JC – Mas qual é o peso que a crise pode ter neste crescimento?
Hingel – O Banrisul depende, assim como os demais, das condições do cenário econômico.
Nós entendemos que o banco pode continuar crescendo mais do que os demais porque não tem financiamento de veículos na sua carteira, o que em algum dos principais bancos representa entre 25% e 30% do total das carteiras.
Em função da desaceleração da economia e dos problemas do mercado, o crescimento dos financiamentos de veículos deve ficar muito próximo a zero. Então, quem tem financiamento de veículos tem uma parte muito significativa da carteira que deve crescer próxima de zero, ou seja, puxa o crescimento para baixo.
O Banrisul não fica sensibilizado para uma desaceleração tanto em veículos como nos demais bens de consumo, nos quais também não é focado. A tendência do banco é crescer um pouco mais do que o mercado, já que alguns segmentos que puxaram esses grandes bancos vão desacelerar.
JC – A busca por acionistas locais deixa o banco menos refém da saída de capital estrangeiro em situações de crise, como aconteceu agora?

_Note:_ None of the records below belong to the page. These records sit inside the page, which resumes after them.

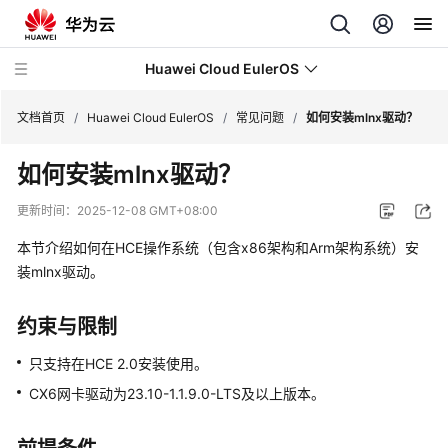
Huawei Cloud EulerOS
文档首页
/
Huawei Cloud EulerOS
/
常见问题
/
如何安装mlnx驱动？
如何安装mlnx驱动？
最
新
更新时间：
2025-12-08 GMT+08:00
动
态
本节介绍如何在
HCE
操作系统（包含x86架构和Arm架构系统）安
装mlnx驱动。
服
务
约束与限制
公
告
只支持在
HCE
2.0安装使用。
CX6网卡驱动为23.10-1.1.9.0-LTS及以上版本。
产
品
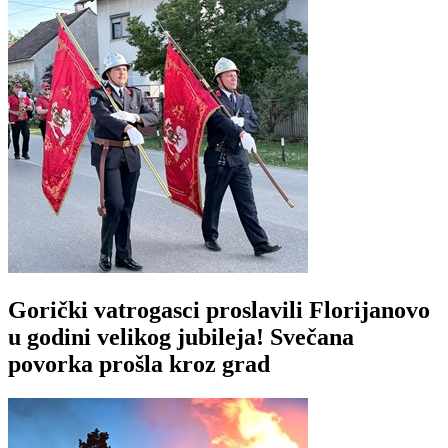
Gorički vatrogasci proslavili Florijanovo
u godini velikog jubileja! Svečana
povorka prošla kroz grad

Hingel – O comportamento do investidor estrangeiro também tem suas peculiaridades. Quando fomos à Europa, em novembro, incluímos uma visita ao fundo de investimentos Skamgen, da Noruega, que vinha adquirindo posições importantes no banco em meio à crise. Quando algum estrangeiro saiu, ele comprou. Visitamos vários investidores que saíram do banco com a idéia de entender porque eles deixaram a posição. O que acontece muito com esses fundos é que, por política, reduzem a posição em países emergentes em momentos de crise.
Não é nada contra os fundamentos do banco. Continuamos na alça de mira e quando a crise financeira melhorar e eles entenderem o reflexo nas economias emergentes poderão retornar. Temos que lembrar que economia emergente é emergente, não é desenvolvida. Em momentos de crise, aumenta a aversão ao risco e os emergentes pagam a conta.

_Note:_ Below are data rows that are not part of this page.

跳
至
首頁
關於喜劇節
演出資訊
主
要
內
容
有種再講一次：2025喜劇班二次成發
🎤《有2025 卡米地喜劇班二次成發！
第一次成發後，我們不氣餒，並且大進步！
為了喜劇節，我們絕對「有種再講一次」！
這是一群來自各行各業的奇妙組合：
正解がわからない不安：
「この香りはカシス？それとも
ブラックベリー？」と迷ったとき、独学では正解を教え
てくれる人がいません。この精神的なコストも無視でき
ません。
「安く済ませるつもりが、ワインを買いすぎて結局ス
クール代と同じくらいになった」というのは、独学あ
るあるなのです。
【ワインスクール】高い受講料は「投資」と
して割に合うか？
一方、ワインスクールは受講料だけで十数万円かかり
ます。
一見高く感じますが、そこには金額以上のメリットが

Por melhor que seja o fundamento da economia do País ou da empresa, quando dá esse problema de uma crise internacional e especialmente focada em liquidez, o capital sai dos emergentes. Como o Brasil tinha uma boa situação e uma boa liquidez, eles já tinham ganhado bastante e, mesmo com o mercado caindo, iriam perder menos. Mas existe aquele outro tipo de investidor que olha o fundamento e está focado no longo prazo.

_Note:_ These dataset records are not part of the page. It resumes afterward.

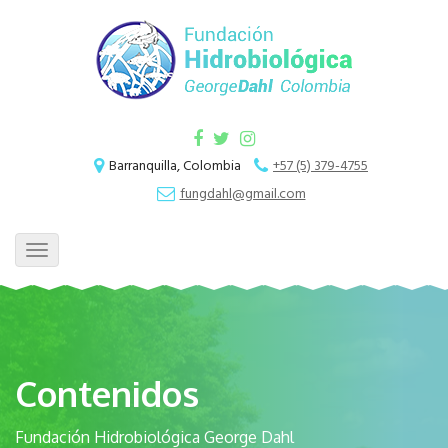
Barranquilla, Colombia
+57 (5) 379-4755
fungdahl@gmail.com
Toggle
navigation
Contenidos
Fundación Hidrobiológica George Dahl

Ele vê que a bolsa caiu bastante, um conjunto de empresas no Brasil está muito barato e ele quer comprar para carregar, como esse fundo de investimentos norueguês que tem 5,5 bilhões de euros de patrimônio sob sua gestão. Quando viajei, no início de novembro, eles tinham 11%; chegamos na reunião e já tinham 13% e, na metade de dezembro, estavam com 16%. A crise neste momento nos ajuda a ser bem entendidos.
Quando você expõe às instituições a uma situação mais desfavorável, vê até que ponto elas são fortes. Então, quando a crise se dá na ponta de liquidez, que é a capacidade de captar recursos, aí põe a prova todos eles (os bancos). Os chamados middle banking estão tendo que ajustar suas posições em termos de estratégia de expansão pela sua capacidade de captar. Nós continuamos extremamente sólidos, com o caixa gordo e nos beneficiando dessa condição.
JC – O que os investidores têm relatado sobre a crise?
Hingel – Eles enxergam o Brasil com boas condições, mas não imune à crise. Enxergam como um país que vai sofrer um pouco, mas não tanto porque a questão do fundamento da economia brasileira é bem vista. Em julho do ano passado, quando fizemos o road-show, a qualidade dos fundamentos da economia brasileira já era uma questão dada, dificilmente tínhamos que tratar desse assunto. Não vi ninguém achando que vai haver um desastre. Se dá um desconto pelo risco de ser um País emergente, mas ninguém enxerga desastre.